It’s pretty well known that the virtually certain 2012 presidential nominee of the Republican Party, Mitt Romney, has financed his campaign so far with an exceptionally successful corporate fundraising effort and has built the largest, best-financed, and above all most abrasively negative Super-PAC operation ever known. But Mitt’s failure to attract small-dollar donors is less well-known, and as Paul Waldman notes at the American Prospect today, the gap between Romney and the other candidates on this score are pretty shocking. The percentage of total money raised from contributions under $200 are as follows: Rick Santorum 49%; Newt Gingrich 48%; Ron Paul 46%; Barack Obama 42%–and Mitt Romney 10%. Even in absolute dollar terms, Romney’s small-donor haul is unimpressive: $6.4 million, compared with $8.8 million for Gingrich, $14.4 million for Paul–and $63.7 million for Obama. Yes, Mitt’s small donor contributions are nearly double Santorum’s $3.3 million, but he’s outraising Rick overall by a 10-1 margin.

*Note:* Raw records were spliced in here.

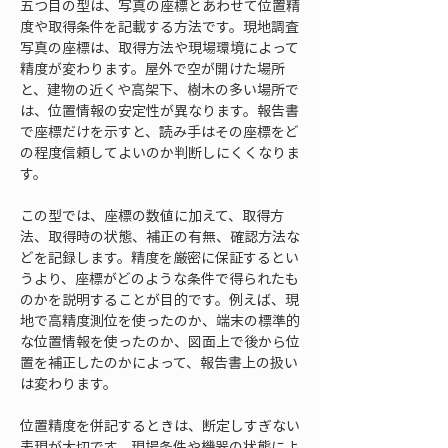
五つ目の型は、写真の座標とあわせて位置精
度や取得条件を記載する方法です。現地調査
写真の座標は、取得方法や現場環境によって
精度が変わります。屋外で空が開けた場所
と、建物の近くや高架下、樹木の多い場所で
は、位置情報の安定性が異なります。報告書
で座標だけを示すと、読み手はその座標をど
の程度信頼してよいのか判断しにくくなりま
す。
この型では、座標の数値に加えて、取得方
法、取得時の状態、補正の有無、確認方法な
どを記録します。精度を厳密に保証するとい
うより、座標がどのような条件で得られたも
のかを説明することが目的です。例えば、現
地で高精度測位を使ったのか、端末の標準的
な位置情報を使ったのか、図面上で後から位
置を補正したのかによって、報告書上の扱い
は変わります。
位置精度を併記するときは、断定しすぎない
表現が大切です。現場条件や機器の状態によ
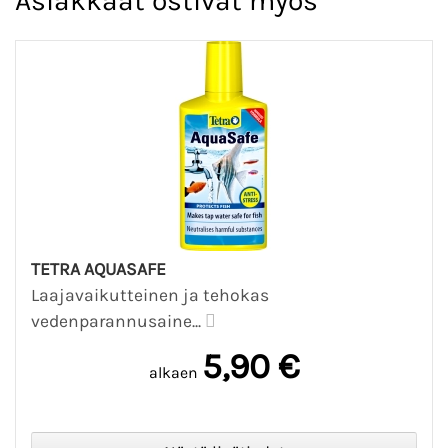
Asiakkaat ostivat myös
TETRA AQUASAFE
Laajavaikutteinen ja tehokas
vedenparannusaine...
5,90 €
alkaen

There are some immediate problems associated with depending so heavily on big donors, notes Waldman:
It may be harder to find a hundred people who’ll give $25 than that one donor who’ll give the legal maximum of $2,500, but they give you something the fat cat doesn’t: you can come back to them again and again and ask for more money, something the Obama campaign did very well in 2008. Once the fat cat maxes out to the campaign, he’s done, and the only other way he can help is through super PACs.

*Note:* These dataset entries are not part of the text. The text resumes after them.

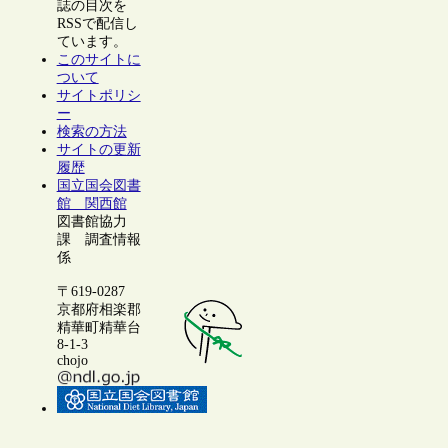
誌の目次を
RSSで配信し
ています。
このサイトに
ついて
サイトポリシ
ー
検索の方法
サイトの更新
履歴
国立国会図書
館 関西館
図書館協力
課 調査情報
係
〒619-0287
京都府相楽郡
精華町精華台
8-1-3
chojo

And Romney’s donors are “maxing out” at unusually high rates, as the New York Times’ Nick Confessore and Ashley Parker noted yesterday:
About 40 percent of Mr. Romney’s itemized individual contributors through January gave the maximum $2,500 allowable for the nominating fight, according to a study from the Campaign Finance Institute, the highest proportion of any candidate since 2000. That means they cannot give him any more money to use in the nominating battle.

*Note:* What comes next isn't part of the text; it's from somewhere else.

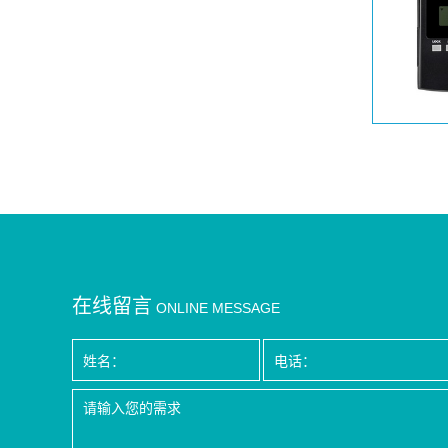
在线留言
ONLINE MESSAGE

Just 8 percent of Mr. Gingrich’s itemized donors and 9 percent of Mr. Santorum’s have “maxed out” contributions to their campaigns for the primaries, meaning the rest of the two candidates’ supporters can give more cash if the nominating contest drags on.
This is why a lot of observers think Mitt Romney is going to have to reach into his own (admittedly deep) pockets just to get through the primary season.
And important as Super-PACs have been in the primaries, they almost certainly won’t be in the general election. For one thing, Romney will not have the sort of overall financial advantage over Obama that will enable his Super-PAC to achieve the sort of negative-ad air supremacy that helped him win in Florida, Michigan and Ohio. For another, it’s universally understood that paid television ads simply aren’t that big a factor in general presidential elections (earned media, and for that matter, voter mobilization, are significantly more important). Yet Super-PACs aren’t good for much else; as Waldman says, “no one is volunteering for a Super-PAC.”
The bigger problem for Mitt is that it may be difficult to get that many people to voluteer for him, either. Yes, conservatives will turn out and vote for him, whether or not they ever grow to like or trust him. Yes, he will have the robust support of right-wing media, probably more than John McCain (who had similar “base” problems) did in 2008. But ideology aside, as Waldman argues, everything about Mitt Romney’s candidacy tells voters he’s a commodity they are being asked to buy, not the inspiring leader of any sort of cause:
Mitt Romney is just never going to make his supporters feel that he and they are engaged together in a common enterprise, and the outcome of the campaign depends as much on them as it does on him. They’ll vote for him, and some true believers will volunteer and do what they can. But the Romney campaign, in the end, will look, feel, and be a top-down effort, like something designed and imposed by a management consultant of the kind the candidate himself used to be.
In turn, that may lead Romney during the general election to run an even nastier campaign than he’s run in the primaries, to motivate followers by fear and malice rather than hope or affection. But he’s probably never going to shake the perception that he’s not the sort of guy to whom you’d give your last dollar, or your heart.